Content starts
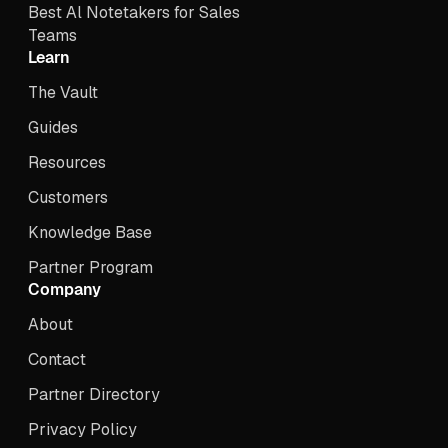
Best Al Notetakers for Sales
Teams
Learn
The Vault
Guides
Resources
Customers
Knowledge Base
Partner Program
Company
About
Contact
Partner Directory
Privacy Policy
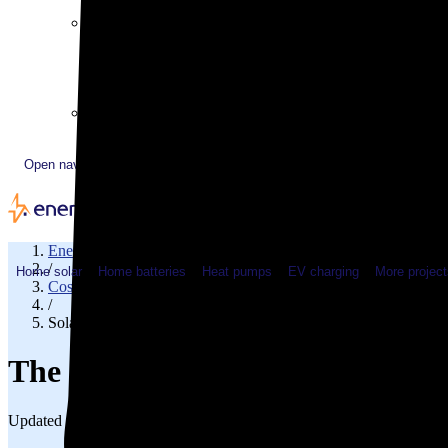
Plugged In YouTube show
Work with us
Solar & HVAC installers
Corporate partners
Community programs
Utility programs
EnergySage Releases 22nd Home Electrification Market
Open navigation menu
EnergySage
/
Home solar
Home batteries
Heat pumps
EV charging
More project
Cost of solar
/
Solar cost in Nevada
The cost of solar panels in Neva
Updated Jul 31, 2026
Content ends
Go through the data above and find the lines with the word "EnergySage". Copy each of those lines.

• [PROBLEM SOLUTION]:
EnergySage Releases 22nd Home Electrification Market
EnergySage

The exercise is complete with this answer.